High street banks may shut all free cash machines in the future. Abbey National this week announced the imminent closure of 100 cash machines and couldn't rule out further closures.

Abbey National's move comes after PC Advisor's report into the rise of convenience cash machines.

"I think the scene in the future will be that [bank-owned] ATMs will become unprofitable and… will be outsourced," said Dominic Kirsche, head of Retail Banking Research. RBR has worked for nearly all the major high street banks and credit card firms.

In other words many cash machines will become convenience units, run by private firms for profit.

Abbey National's closures will be of out-of-town machines but some are saying the erstwhile building society has taken a wrong turn.

The Consumers Association agreed that the closure of ATMs and bank branches in rural locations could hit people without access to internet banking hard. Old people in particular would be affected.

"It's clearly a disadvantage for them. Banks have the responsibility to think in creative ways so that these people can be served," said the Consumers Association.

Banks have for years been trying to move customers, who are generally unprofitable for them, to cheaper methods of 'service delivery', aka getting hold of your money.

This comes under the industry moniker CRM, or customer relationship management and involves online banking as well as call centres, TV banking and the like. Abbey National has tried all these as well as cutting back heavily on branch staffing.

By trying to 'migrate' customers online, closing cash points and unprofitable branches, banks are making consumers pay for the access methods that are cheapest to run.

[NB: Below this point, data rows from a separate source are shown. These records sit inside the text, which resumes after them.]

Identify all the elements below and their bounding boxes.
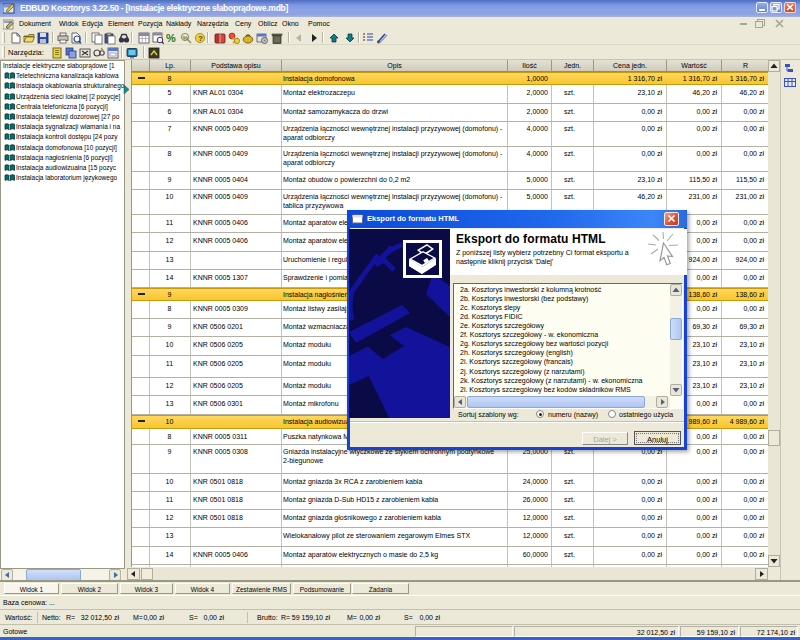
- svg-text:?: ?: [198, 34, 203, 43]
- svg-text:%: %: [166, 32, 176, 44]
- svg-text:%: %: [183, 35, 189, 41]
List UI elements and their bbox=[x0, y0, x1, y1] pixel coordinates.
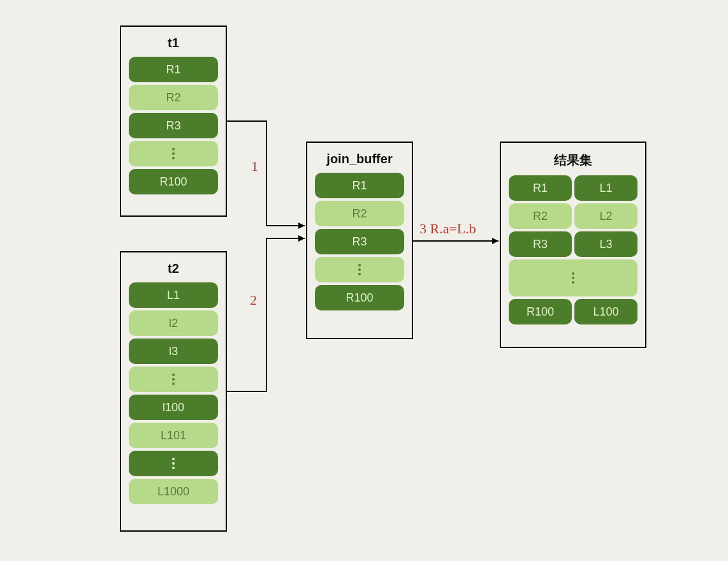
result-left: R100 bbox=[509, 299, 572, 324]
vdots-icon bbox=[129, 451, 218, 476]
diagram-stage: t1 R1R2R3R100 t2 L1l2l3l100L101L1000 joi… bbox=[0, 0, 728, 561]
box-t1: t1 R1R2R3R100 bbox=[120, 26, 227, 217]
data-row: R2 bbox=[129, 85, 218, 110]
vdots-icon bbox=[509, 259, 637, 296]
result-row: R2L2 bbox=[509, 203, 637, 229]
data-row: R100 bbox=[315, 285, 404, 310]
edge-3-label: 3 R.a=L.b bbox=[419, 221, 476, 237]
result-left: R1 bbox=[509, 175, 572, 201]
result-row: R1L1 bbox=[509, 175, 637, 201]
box-t2: t2 L1l2l3l100L101L1000 bbox=[120, 251, 227, 532]
result-left: R2 bbox=[509, 203, 572, 229]
data-row: l100 bbox=[129, 395, 218, 420]
box-join-buffer-title: join_buffer bbox=[307, 152, 412, 166]
box-t1-title: t1 bbox=[121, 36, 226, 50]
box-t2-rows: L1l2l3l100L101L1000 bbox=[121, 282, 226, 512]
box-result-title: 结果集 bbox=[501, 152, 645, 169]
result-right: L3 bbox=[574, 231, 637, 257]
data-row: R100 bbox=[129, 169, 218, 194]
data-row: l3 bbox=[129, 339, 218, 364]
result-right: L1 bbox=[574, 175, 637, 201]
box-join-buffer-rows: R1R2R3R100 bbox=[307, 173, 412, 318]
result-right: L2 bbox=[574, 203, 637, 229]
data-row: R3 bbox=[129, 113, 218, 138]
vdots-icon bbox=[129, 367, 218, 392]
vdots-icon bbox=[129, 141, 218, 166]
result-row: R3L3 bbox=[509, 231, 637, 257]
box-join-buffer: join_buffer R1R2R3R100 bbox=[306, 142, 413, 339]
result-left: R3 bbox=[509, 231, 572, 257]
result-right: L100 bbox=[574, 299, 637, 324]
box-result: 结果集 R1L1R2L2R3L3R100L100 bbox=[500, 142, 646, 348]
vdots-icon bbox=[315, 257, 404, 282]
data-row: l2 bbox=[129, 310, 218, 336]
box-t2-title: t2 bbox=[121, 261, 226, 276]
data-row: L1000 bbox=[129, 479, 218, 504]
data-row: L1 bbox=[129, 282, 218, 308]
box-result-rows: R1L1R2L2R3L3R100L100 bbox=[501, 175, 645, 332]
edge-2 bbox=[227, 238, 305, 391]
data-row: R3 bbox=[315, 229, 404, 254]
edge-1 bbox=[227, 121, 305, 226]
edge-2-label: 2 bbox=[250, 292, 257, 309]
edge-1-label: 1 bbox=[251, 158, 258, 175]
data-row: L101 bbox=[129, 423, 218, 448]
data-row: R1 bbox=[129, 57, 218, 82]
box-t1-rows: R1R2R3R100 bbox=[121, 57, 226, 202]
data-row: R2 bbox=[315, 201, 404, 226]
data-row: R1 bbox=[315, 173, 404, 198]
result-row: R100L100 bbox=[509, 299, 637, 324]
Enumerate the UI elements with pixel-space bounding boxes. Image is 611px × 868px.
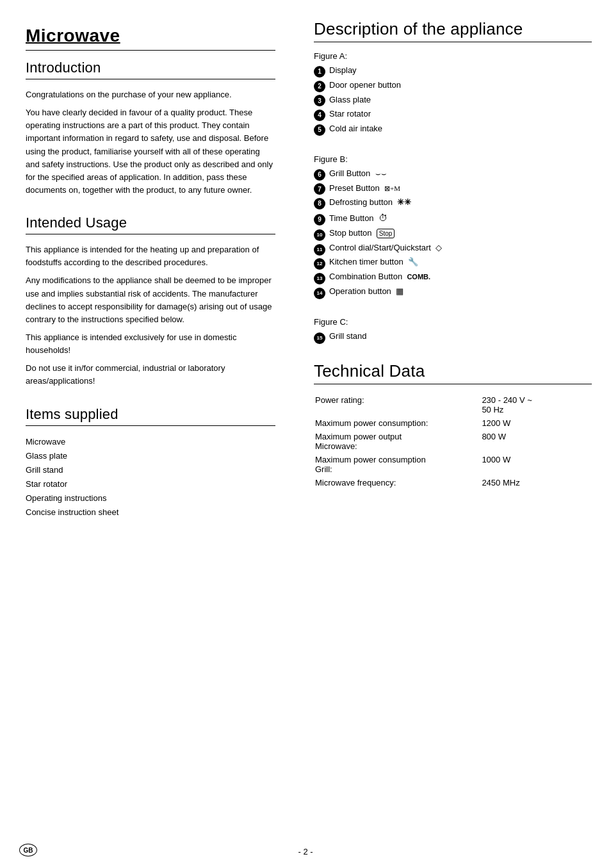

"[But] can you criticise the bank?" said Kirsche. "Banks have to balance profitability versus customer service. The number of locations where this is an issue is quite small."

Although Abbey National said it wouldn't close an ATM unless there was a competitor's nearby, experts predict that in the future free-to-use cash machines won't exist at all.

Nationwide, one of Abbey National's rivals, was gleeful about the imminent closures.

"I don't see the need to do what they're doing. If Abbey is going to go down this route it'll be a bad thing for everyone," said Nationwide yesterday. "Any consumer who goes to a closed-down Abbey ATM is welcome to come to ours free of charge."

"There's been 'cherry picking' in the banking industry going on for some time," agreed the Consumers Association. "The industry needs to ensure there are safeguards in place to prevent this."